Exercise description
Everything from the line containing "par boucles électroniques" to the final line of the records below should be given again exactly, and nothing else.

Supplied records
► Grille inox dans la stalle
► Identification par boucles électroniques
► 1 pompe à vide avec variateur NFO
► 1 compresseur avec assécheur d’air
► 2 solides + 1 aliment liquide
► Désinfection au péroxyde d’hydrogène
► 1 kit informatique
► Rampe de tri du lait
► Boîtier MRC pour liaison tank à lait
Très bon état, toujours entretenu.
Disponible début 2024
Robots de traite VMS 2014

Answer section
► Identification par boucles électroniques
► 1 pompe à vide avec variateur NFO
► 1 compresseur avec assécheur d’air
► 2 solides + 1 aliment liquide
► Désinfection au péroxyde d’hydrogène
► 1 kit informatique
► Rampe de tri du lait
► Boîtier MRC pour liaison tank à lait
Très bon état, toujours entretenu.
Disponible début 2024
Robots de traite VMS 2014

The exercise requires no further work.